# bleeding on 2ww?



## smiling girl (Aug 17, 2007)

After our et, the nurse said I wouldn't have a bleed during my 2ww. I can't remember being told this before. Is this true? Anyone else been told this?
Smiling Girl xx


----------



## ☼♥ Minxy ♥☼ © (Jan 13, 2005)

Hi

We all respond differently to the drugs and this includes the progesterone support during 2ww (ie cyclogest, crinone, gestone which are all forms of progesterone).

Some women may have no bleeding at all, even if they sadly get a BFN, and won't bleed until they stop taking the meds...some may find they bleed immediately whilst others may find they don't bleed for maybe 6 weeks or more after stopping all the meds.

However, sadly, some women do get bleeding before test day...unfortunately this has happened on both my fresh IVFs 

Sending you lots of luck & fingers crossed  
Natasha


----------



## smiling girl (Aug 17, 2007)

Thanks minxy, I sort of figured that would probably be the case. if I have learnt anything from all these discussions, it is impossible to be certain about anything!!
So sorry you had the bleeds before the test date, it must have felt so disheartening   
I wonder if that will be the case for me - as yet no bleed but AF cramps started last night

Smiling girl xx


----------



## EarthAngel77 (Jun 16, 2006)

I can't believe it.
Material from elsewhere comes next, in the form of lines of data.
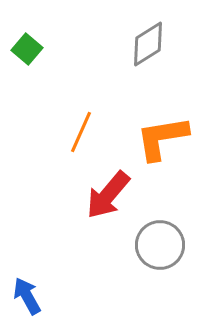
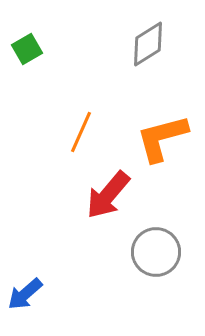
green square: rotated 20 degrees clockwise
orange L-shape: rotated 6 degrees counterclockwise
gray circle: moved 4 px left, 7 px down
blue arrow: moved 2 px left, 2 px up; rotated 102 degrees counterclockwise
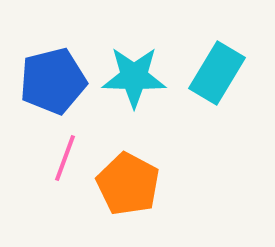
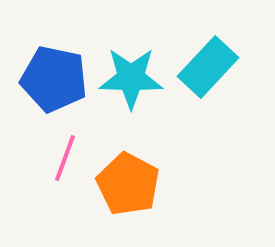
cyan rectangle: moved 9 px left, 6 px up; rotated 12 degrees clockwise
cyan star: moved 3 px left, 1 px down
blue pentagon: moved 1 px right, 2 px up; rotated 26 degrees clockwise
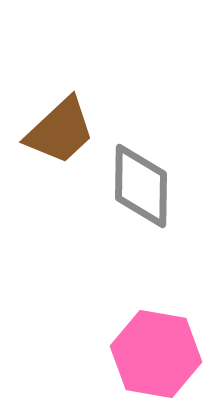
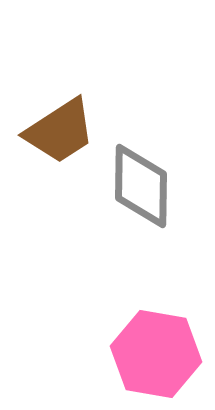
brown trapezoid: rotated 10 degrees clockwise
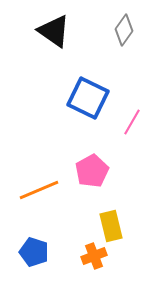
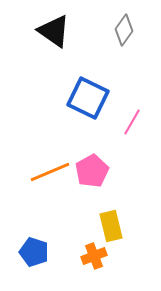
orange line: moved 11 px right, 18 px up
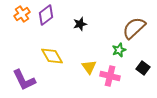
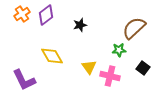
black star: moved 1 px down
green star: rotated 16 degrees clockwise
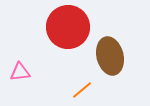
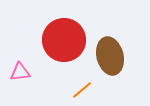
red circle: moved 4 px left, 13 px down
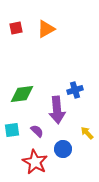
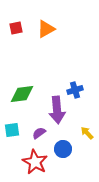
purple semicircle: moved 2 px right, 2 px down; rotated 80 degrees counterclockwise
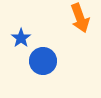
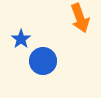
blue star: moved 1 px down
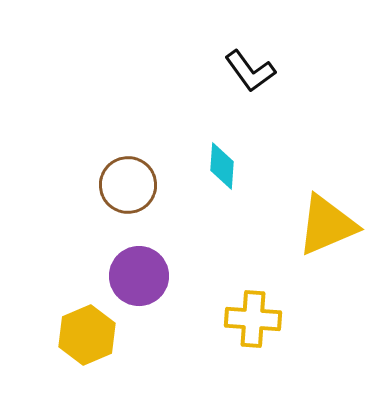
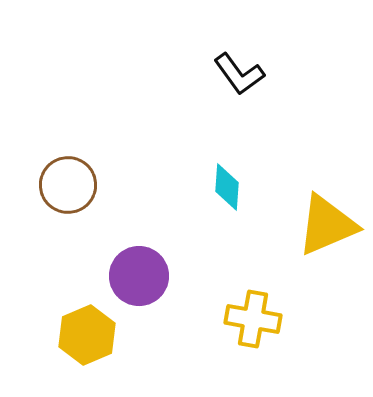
black L-shape: moved 11 px left, 3 px down
cyan diamond: moved 5 px right, 21 px down
brown circle: moved 60 px left
yellow cross: rotated 6 degrees clockwise
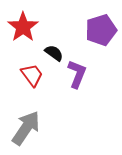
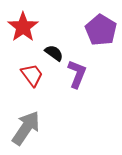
purple pentagon: rotated 24 degrees counterclockwise
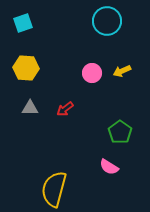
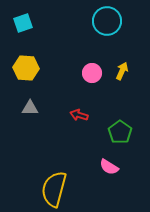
yellow arrow: rotated 138 degrees clockwise
red arrow: moved 14 px right, 6 px down; rotated 54 degrees clockwise
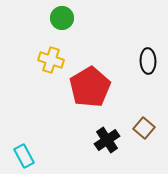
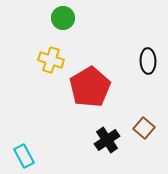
green circle: moved 1 px right
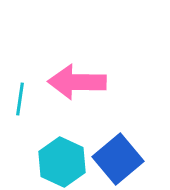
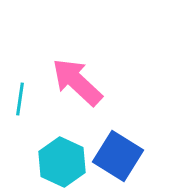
pink arrow: rotated 42 degrees clockwise
blue square: moved 3 px up; rotated 18 degrees counterclockwise
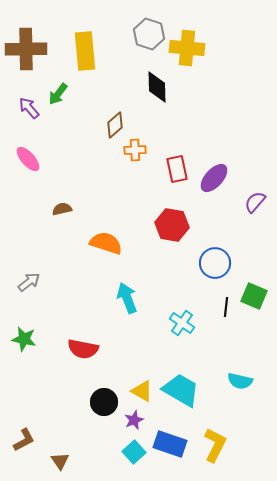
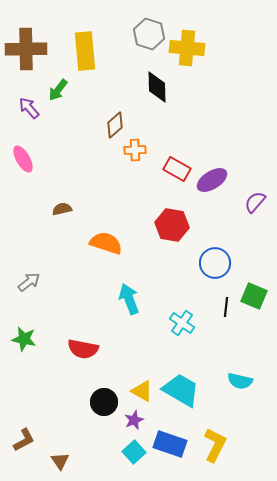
green arrow: moved 4 px up
pink ellipse: moved 5 px left; rotated 12 degrees clockwise
red rectangle: rotated 48 degrees counterclockwise
purple ellipse: moved 2 px left, 2 px down; rotated 16 degrees clockwise
cyan arrow: moved 2 px right, 1 px down
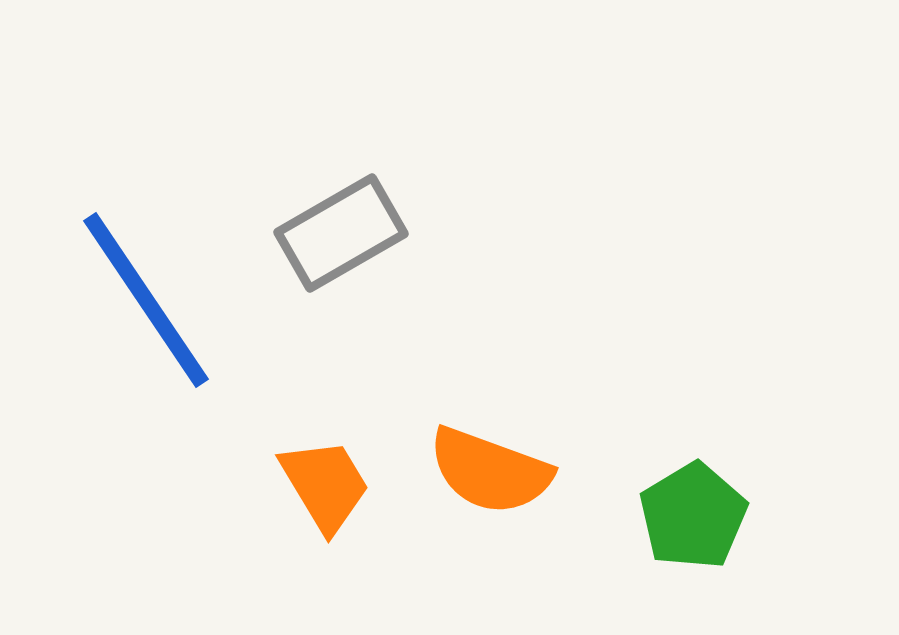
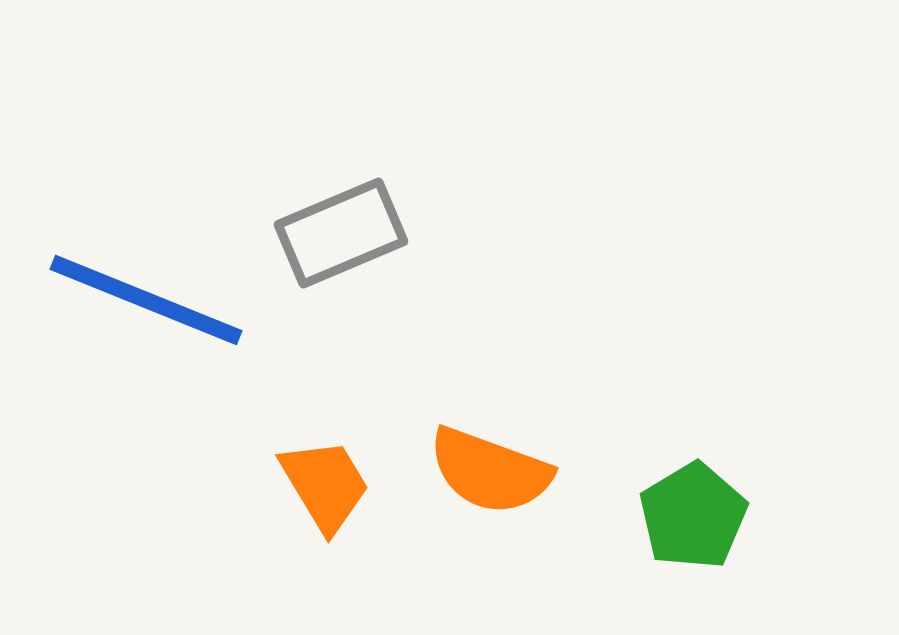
gray rectangle: rotated 7 degrees clockwise
blue line: rotated 34 degrees counterclockwise
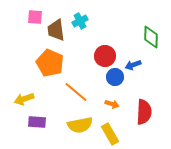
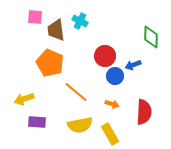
cyan cross: rotated 35 degrees counterclockwise
blue circle: moved 1 px up
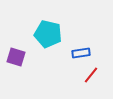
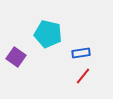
purple square: rotated 18 degrees clockwise
red line: moved 8 px left, 1 px down
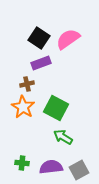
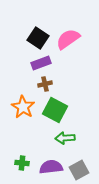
black square: moved 1 px left
brown cross: moved 18 px right
green square: moved 1 px left, 2 px down
green arrow: moved 2 px right, 1 px down; rotated 36 degrees counterclockwise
I was nearly there, nearly reached test day and started bleeding this morning   I spotted a bit last night before I went to bed which sent me into a bit of a panic as I had the normal period pains feeling and I cried myself to sleep. Woke up this morning with full on bleeding so I think sadly it might be all over for me. This was my first IVF (Hammersmith) and they transferred one 2 cell and a 3 cell embryo, maybe I'm just clutching at straws here but is it possible that one emby could be passing through and the other one is still in there!? I have a terrible headache and feel a bit sick and a bit nauseus, but maybe thats just all the tears.  I also wondered why they did FET with only a 2 and 3 cell emby as I've read alot of other threads and most people have 4 cell and blasts put back in? Wondering why they didn't wait until my embies had developed more? 

Any advice would be great to help me get through the day. I have the PBT tomorrow morning.

Kerry x


----------



## ☼♥ Minxy ♥☼ © (Jan 13, 2005)

Hi Kerry

Sorry to hear you're bleeding...when is your official test day ? 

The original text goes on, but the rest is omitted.